Along with IIT, University of Chicago will also reopen with a hybrid model. University of Chicago — whose labs and researchers are currently developing contributions to the creation of a vaccine for COVID-19 — is giving all professors the option to teach remotely or in-person. They will also conduct periodic testing of on-campus residents and offer tests to anyone within the university’s community who exhibits symptoms. Testing will be done through the University of Chicago School of Medicine.
Similarly, University of Illinois – Chicago (UIC) will offer saliva testing at three different locations on their campus.

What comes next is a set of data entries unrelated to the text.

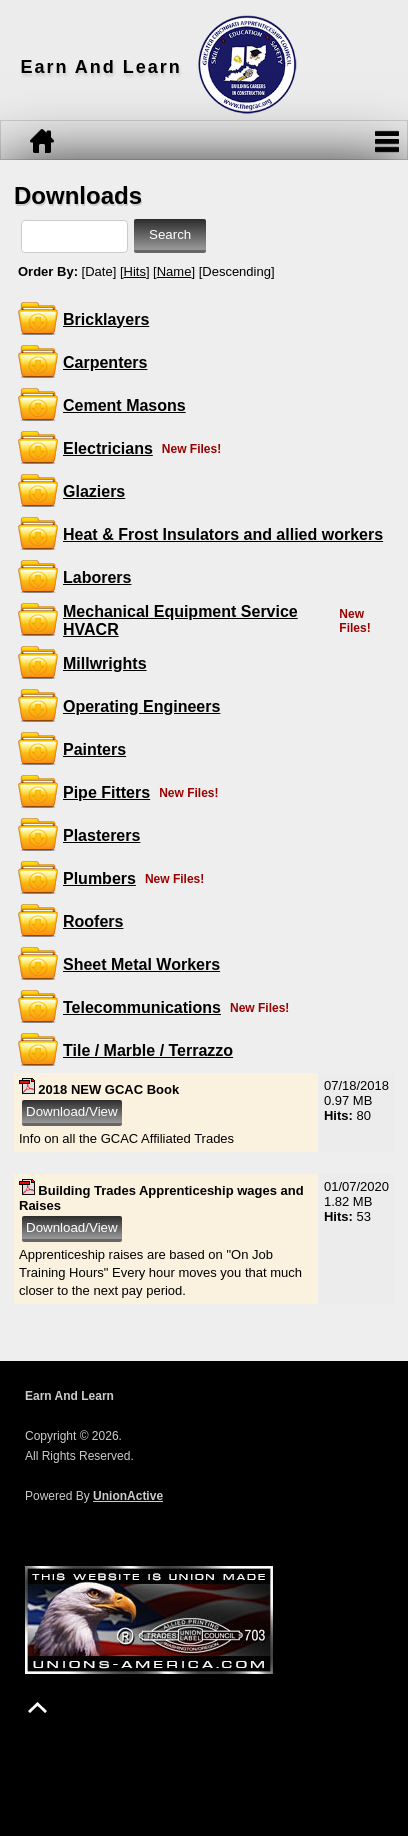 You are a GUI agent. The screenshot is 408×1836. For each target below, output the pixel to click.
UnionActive (128, 1496)
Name (174, 271)
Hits (135, 271)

UIC began with mandatory tests for groups including on-campus residents, and students and staff involved in athletics or performing arts, and they’ve since expanded to offer voluntary testing to all students, staff and faculty.
American Academy of Art and East West University will offer fully in-person instruction on their campuses in Chicago, but both schools have enrollment numbers far below 500 students.
Pandemic aside, SAIC operates on a different model than neighboring colleges and universities; with studio arts instruction as its top priority, the majority of our most vital resources are communal, stagnant, and require hands-on experience. Of the 36 Association of Independent Colleges of Art and Design (AICAD) member schools in the U.S. and Canada, SAIC is among 10 other schools holding classes primarily online, including Pratt Institute, Lesley College of Art and Design, School of the Museum of Fine Arts, Boston. Eight AICAD schools will host a fully online curriculum, including Parsons School of Design, University of the Arts, Maryland Institute College of Art, and both California College of the Arts and California Institute of the Arts. On the other end of the spectrum, two AICAD schools will operate fully in-person — Kansas City Art Institute and the Institute of Art and Design and New England College. Additionally, five AICAD schools will offer primarily in-person instruction, including the Art Academy of Cincinnati, Cranbrook Academy of the arts, and Milwaukee Institute of Art and Design. Hybrid-model AICAD schools include Massachusetts College of Art and Design, Montserrat College of Art, and New York School of Interior Design.
But is the hands-on curriculum of art and design instruction an adequate reason to endanger not only ourselves but larger and more vulnerable communities of Chicago? SAIC’s Science Program Coordinator Kathryn Schaffer doesn’t think so. In response to SAIC’s Make Ready update on June 23, Schaffer internally distributed a letter outlining specific weak points in the plan. One of Schaffer’s arguments is the false reassurance that following state and federal guidelines offers. She wrote, “to say we’re following CDC and CDPH guidelines does not mean that we are safe. It more accurately means ‘the likely number of people who get sick or die is within the range considered acceptable to government.’”
In a July 15 Freeradio SAIC interview, Schaffer specified that it’s those beyond our student body who are most at risk by our return to campus, listing “the foodservice employees, the custodial staff, the people on the train, the people on the street corners, the people that students see in the rest of their lives, who they go home to.”
But Schaffer also added that, as a community of artists, educators, and intellectuals, we’re in a unique place to challenge these new norms of institutional response to crisis: “We have a lot of people who really think about ethics in a very serious way — also through their creative practice,” said Schaffer. “The government of this country has explicitly decided that the economy is worth lives. In all of the plans that they put forward about reopening schools make that assumption. But we can question that assumption and we should, because that’s the kind of thing that we do.”